2015-2016. ATELIER MASQUES. Réflexion et création de masques sur l'humain, l'inhumain et le vivre ensemble. Lycée et CFA Emile Mathis (67)

LES VIDEOS DU PROJET

  • Film sur l'atelier masque

  • Devant les élèves, introduction avec ma toile du témoignage de MR Gerd Klestadt

  • Immaculée Mpinganzima, rescapée tutsie parle aux élèves devant son portrait

  • Le projet complet expliqué par deux enseignants

  • Gerd Klestadt rescapé de Bergen Belsen Pourquoi je témoigne encore"

  • Où Gerd klestadt rescapé de la Shoah essaie de developper le sens humain, chez des lycéens

Ce projet scolaire s'intitule "Enquètons sur les génocides pour mieux vivre ensemble aujourd'hui". Il a duré toute l'année scolaire 2015-2016 mêlant des classes de premières professionnelles et technologiques et des élèves apprentis carrossiers et garagistes.

 

Il a débuté avec des journées banalisées de formation histoire des génocides, puis une journée au Parlement Européen, avec entre autre l'intervention de Fabienne Keller.
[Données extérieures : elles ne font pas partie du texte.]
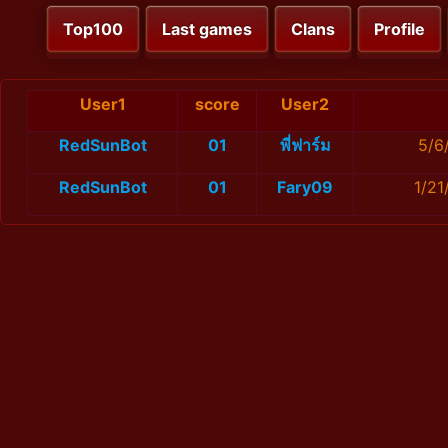
Top100
Last games
Clans
Profile
User1
score
User2
RedSunBot
01
พี่ฟาร์ม
5/6
RedSunBot
01
Fary09
1/21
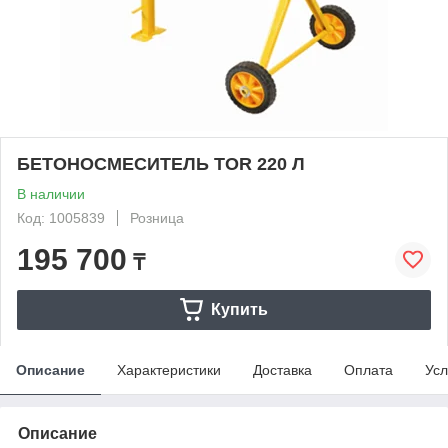
БЕТОНОСМЕСИТЕЛЬ TOR 220 Л
В наличии
Код: 1005839
Розница
195 700
₸
Купить
Описание
Характеристики
Доставка
Оплата
Усл
Описание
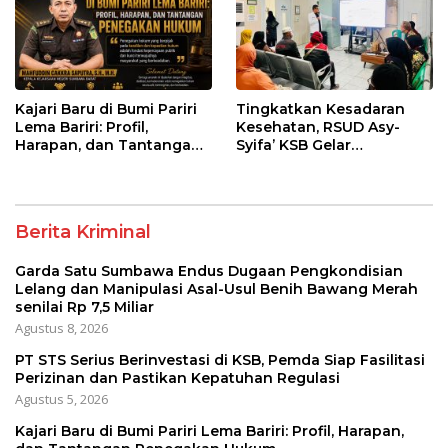
senilai Rp 7,5 Miliar
Kajari Baru di Bumi Pariri
Tingkatkan Kesadaran
Lema Bariri: Profil,
Kesehatan, RSUD Asy-
Harapan, dan Tantangan
Syifa’ KSB Gelar
Penegakan Hukum
Penyuluhan Diabetes
Melitus pada Lansia
Berita Kriminal
Garda Satu Sumbawa Endus Dugaan Pengkondisian
Lelang dan Manipulasi Asal-Usul Benih Bawang Merah
senilai Rp 7,5 Miliar
Agustus 8, 2026
PT STS Serius Berinvestasi di KSB, Pemda Siap Fasilitasi
Perizinan dan Pastikan Kepatuhan Regulasi
Agustus 5, 2026
Kajari Baru di Bumi Pariri Lema Bariri: Profil, Harapan,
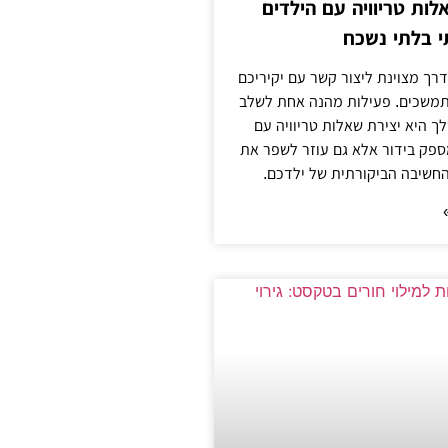
לות טריוויה עם הילדים
 בלתי נשכח
ך מצוינת ליצור קשר עם יקיריכם
מתמשכים. פעילות מהנה אחת לשלב
 היא יצירת שאלות טריוויה עם
ספק בידור אלא גם עוזר לשפר את
החשיבה הביקורתית של ילדכם.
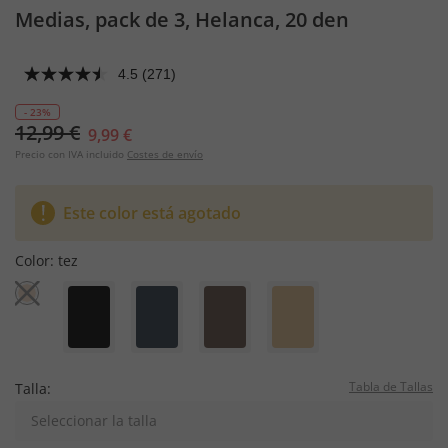
Medias, pack de 3, Helanca, 20 den
4.5
(271)
- 23%
12,99 €
9,99 €
Precio con IVA incluido
Costes de envío
Este color está agotado
Color:
tez
Tabla de Tallas
Talla:
Seleccionar la talla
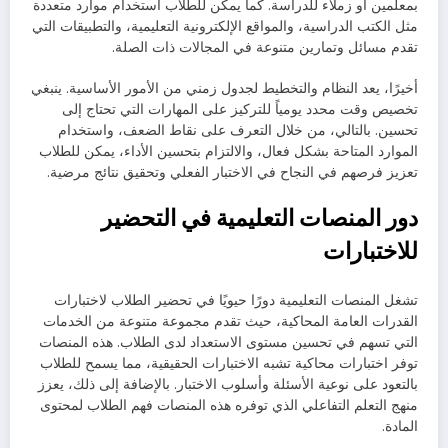
بمعلمين أو زملاء للدراسة. كما يمكن للطلاب استخدام موارد متعددة
مثل الكتب الدراسية، والمواقع الإلكترونية التعليمية، والتطبيقات التي
تقدم مسائل وتمارين متنوعة في المجالات ذات الصلة.
أخيرًا، يعد النظام والتخطيط لجدول زمني من الأمور الأساسية. ينبغي
تخصيص وقت محدد يومياً للتركيز على المهارات التي تحتاج إلى
تحسين. بالتالي، من خلال التعرف على نقاط الضعف، واستخدام
الموارد المتاحة بشكل فعال، والالتزام بتحسين الأداء، يمكن للطلاب
تعزيز فرصهم في النجاح في الاختبار الفعلي وتحقيق نتائج مرضية.
دور المنصات التعليمية في التحضير
للاختبارات
تشغل المنصات التعليمية دورًا حيويًا في تحضير الطلاب لاختبارات
القدرات العامة المحاكية، حيث تقدم مجموعة متنوعة من الخدمات
التي تسهم في تحسين مستوى الاستعداد لدى الطلاب. هذه المنصات
توفر اختبارات محاكية تشبه الاختبارات الحقيقية، مما يسمح للطلاب
بالتعود على نوعية الأسئلة وأسلوب الاختبار. بالإضافة إلى ذلك، يعزز
منهج التعلم التفاعلي الذي توفره هذه المنصات فهم الطلاب لمحتوى
المادة.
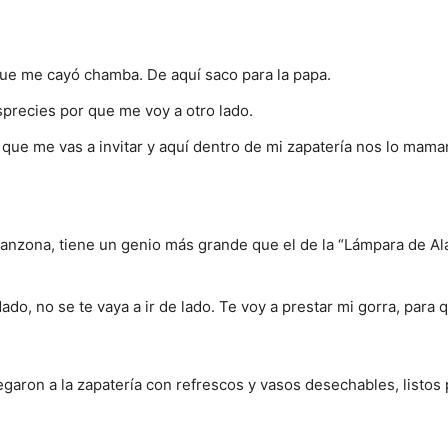
que me cayó chamba. De aquí saco para la papa.
sprecies por que me voy a otro lado.
o que me vas a invitar y aquí dentro de mi zapatería nos lo ma
panzona, tiene un genio más grande que el de la “Lámpara de Al
dado, no se te vaya a ir de lado. Te voy a prestar mi gorra, para
egaron a la zapatería con refrescos y vasos desechables, listos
Il y eut une journée de témoignages de témoins de la Shoah (Gerd Klestadt), de la strasbourgeoise Immaculée Mpinganzima pour le génocide des Tutsis au Rwanda et de Pinar Selek pour le génocide des Arméniens.

 

Cela fut suivi de plusieurs journées d'ateliers artistiques avec entre autres mon atelier arts plastiques de créations de masques. Ce furent plusieurs séances construites en 4 temps :

- Présentation de mon travail artistique sur les visages : comment exprimer l’humain et l’inhumain (à l’aide d’un diaporama et de quelques portraits de victimes de la Shoah, d’autres victimes du nazisme : tsiganes, témoins de Jéhovah, homosexuels, handicapés, enfants cachés ; des victimes du génocide des Arméniens, des victimes du génocide des Tutsis au Rwanda)

- Réflexion sur le sens d'un masque et son rôle au service de l'humain et de la barbarie, par ex. dans l'art (musique et cinéma et arts plastiques) et en analysant les masques sociaux (questionnant le masque et les vêtements, le masque et le corps, l’interdiction légale de porter un masque, le danger de se laisser avaler par son masque...)

- un deuxième temps de création de masques en y exprimant l'humain, l'inhumain et le vivre ensemble avec nos différences

- un troisième temps de verbalisation sur le sens du masque que chaque élève acréé. Ecriture d’un texte ou d’une phrase sur ce masque sur un cartel dans l’exposition à venir

 

Cela s’est conclu par la journée de la fraternité avec une exposition conjointe de masques et de mes toiles (montée sur grilles en une heure par les élèves et moi et un ou deux enseignants) où les élèves furent guides de la visite pour faire découvrir leur travail et le mien à tous les élèves du lycée.